You are not fine.
Geordie dads are men of few words. Mine is no exception. This generally works in their favour as you tend to remember the things they say when they do decide to speak. Like when you are sat with your extended family and they are marvelling at your recovery from the outside. Because it does seem pretty impressive. Fully functioning body. Getting to paid to be on the telly. Wearing pretty dresses. Living hundreds of miles from where all the poorliness took place. Yes I was definitely back to my old self. I was definitely fine now.
Except my dad seemed to disagree. And as he turned to me with those four words I knew I was rumbled. Luckily these four words clearly also took him out of Geordie-dad-comfort-zone and threatened to make a flagrant orator out of him, so he retreated back to the status quo and let the Geordie women do the talking. Probably for the rest of that year.
You are not fine.
You cannot go from being totally dependant on other people for every aspect of your life, to standing on your own two feet, without making sure you can do absolutely everything for yourself and by yourself. Everything. No exceptions. It's the only way to feel safe again that I've ever found. Some things come easily, others are scary as f*ck. It also takes a long time to complete this list of things that you relied on other people for, some things take years.
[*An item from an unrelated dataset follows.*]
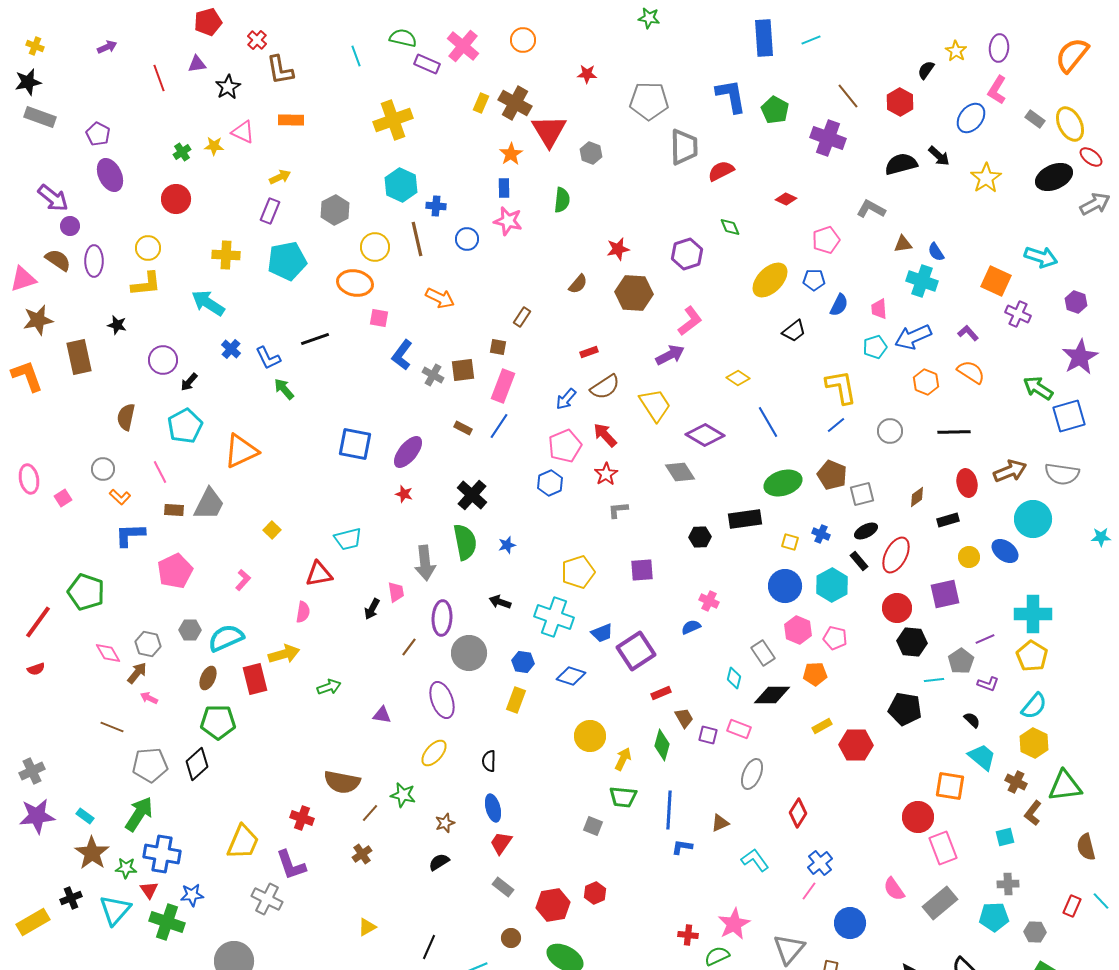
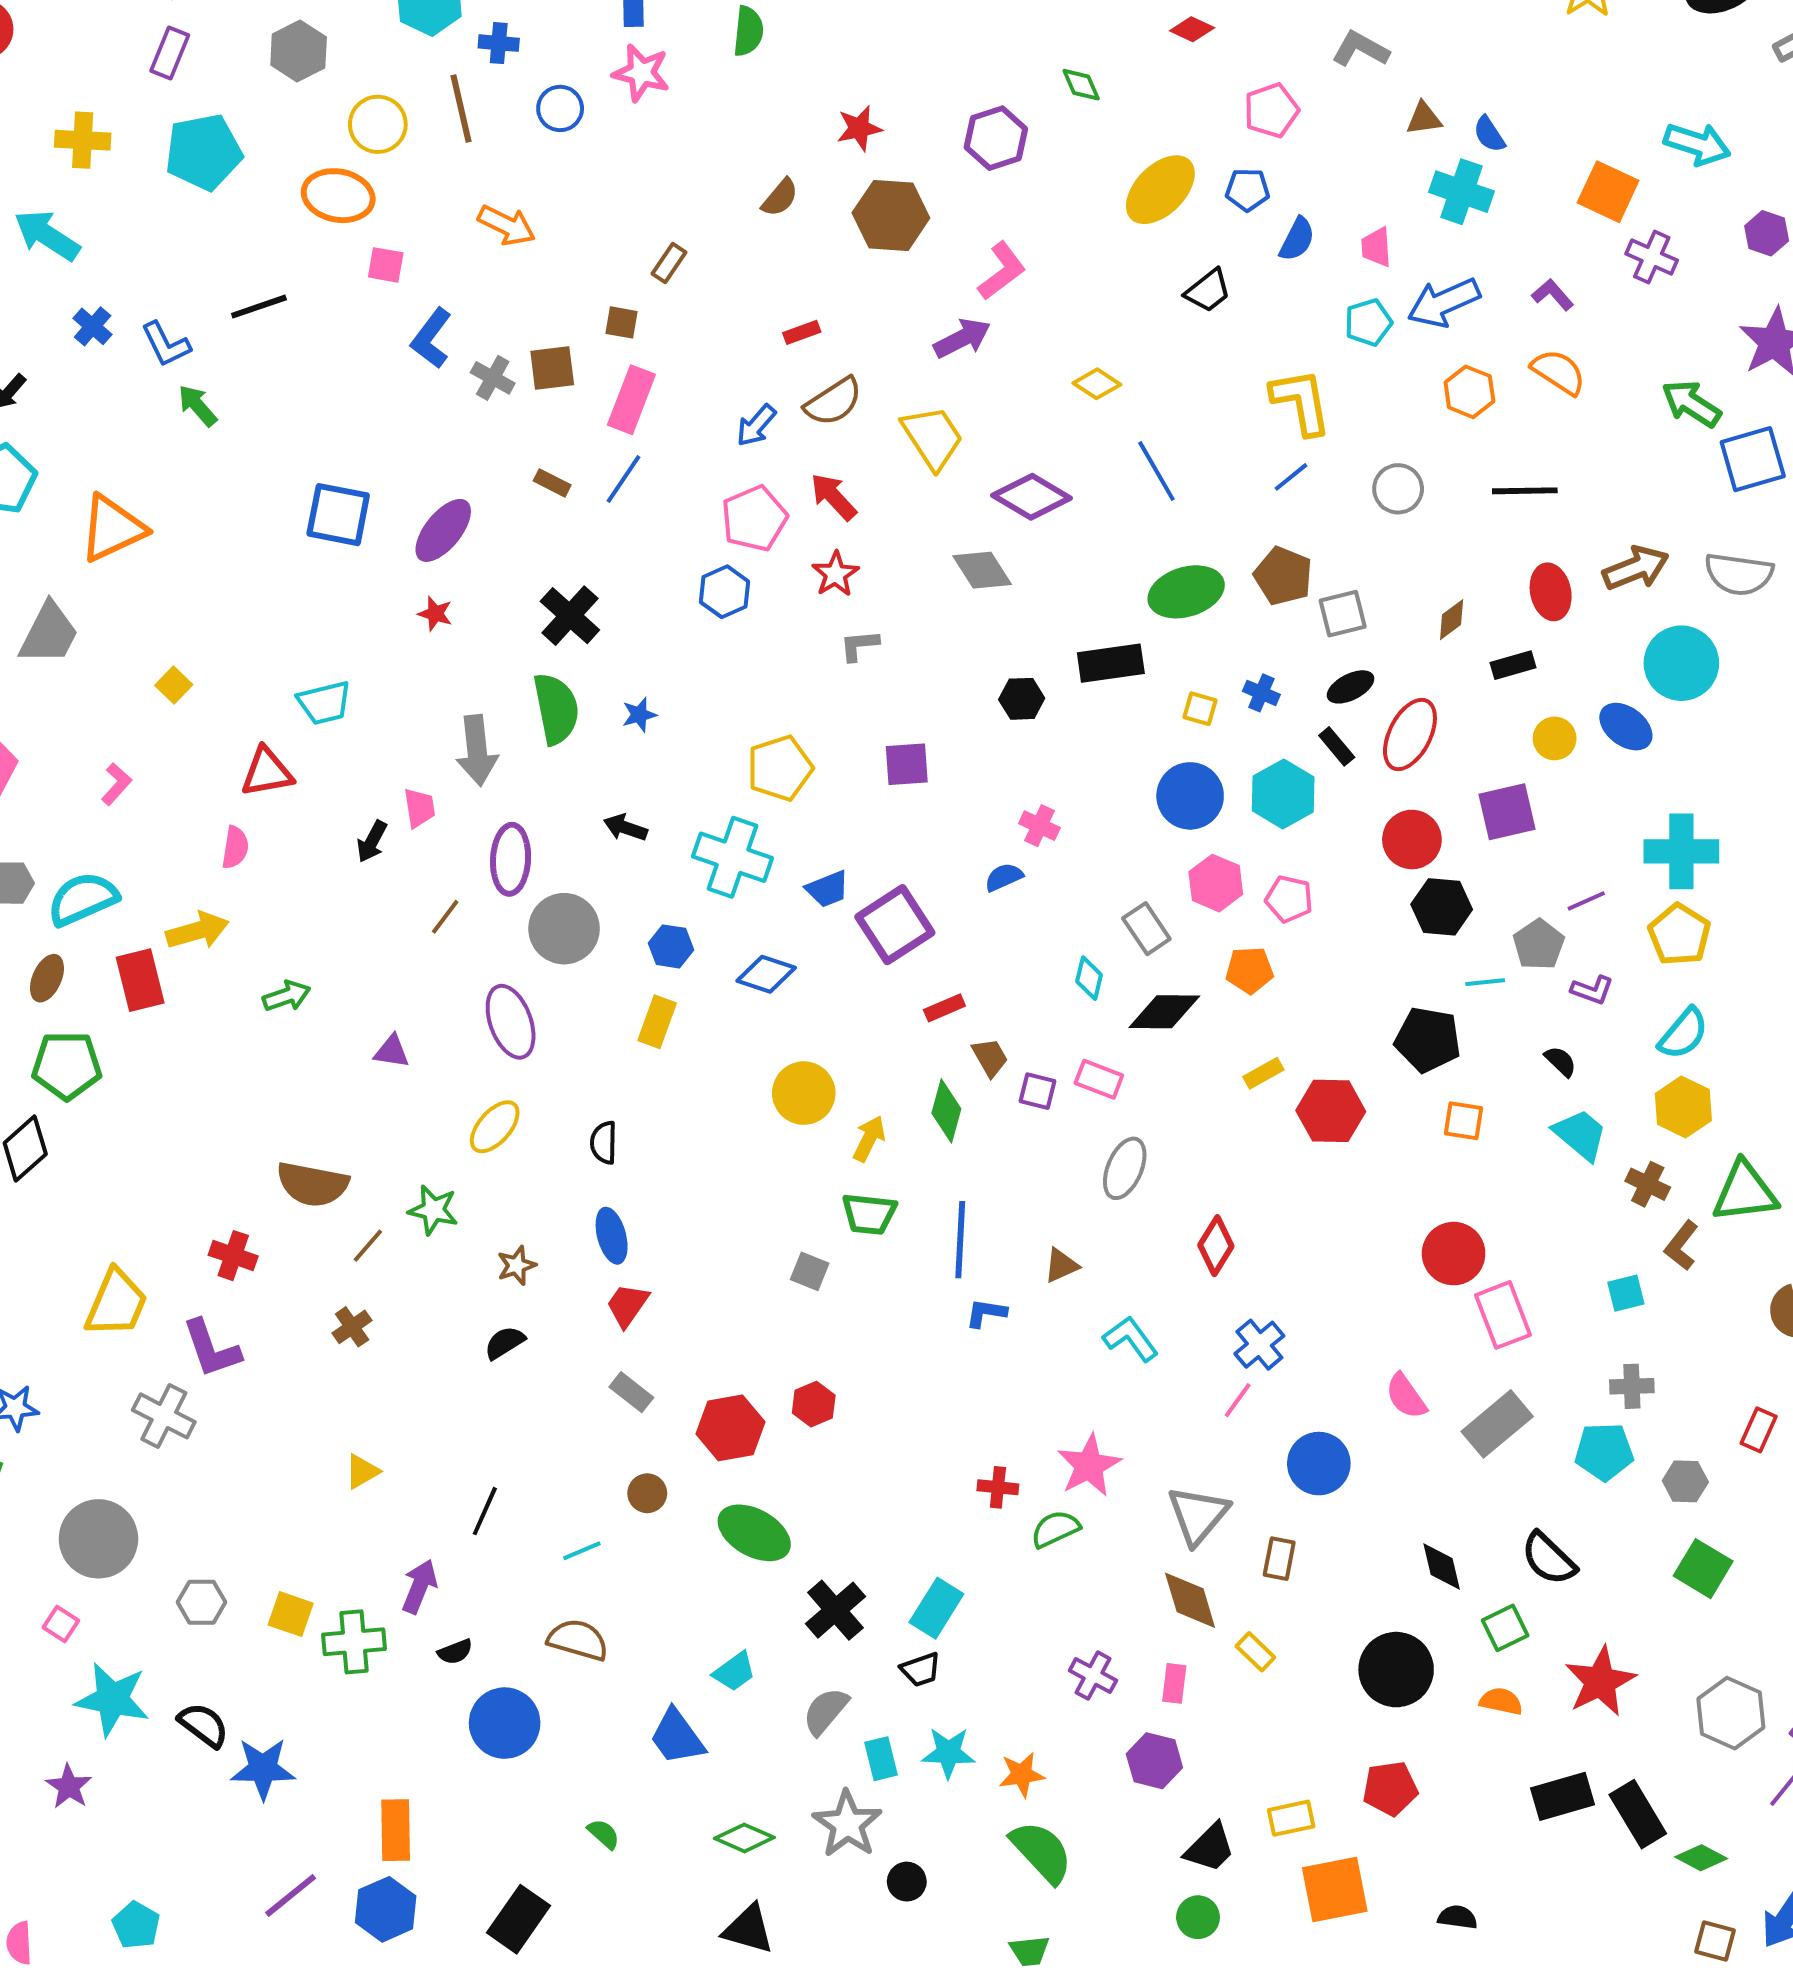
orange square: (950, 786) -> (1463, 1121), moved, size x0.7

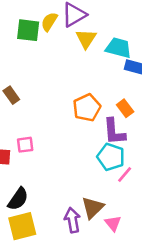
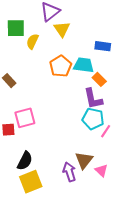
yellow semicircle: (49, 22) -> (32, 41), moved
cyan trapezoid: (118, 48) -> (84, 65), moved
orange pentagon: (87, 108) -> (61, 66), moved
pink square: (25, 145) -> (25, 118), size x1.5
In my case it took so long I completely forgot how to let people back in.
It was so puzzling to me. When are you supposed to ask for help? Which stuff should I be able to do on my own? What are you not supposed to attempt by yourself? I couldn't figure out the answers, so I decided everything was my responsibility to take care of. I never asked for help or guidance. If it was offered I pushed it away very firmly.
I had no trouble giving help. That was never a problem. And I did really enjoy people. I just became incredibly adept at liking them on a surface level. Maybe for an hour or so at a time. I learned there's not a lot that people go into in an hour, but after that I just wanted them to go away. Leave me alone. Let me get on with it. Please.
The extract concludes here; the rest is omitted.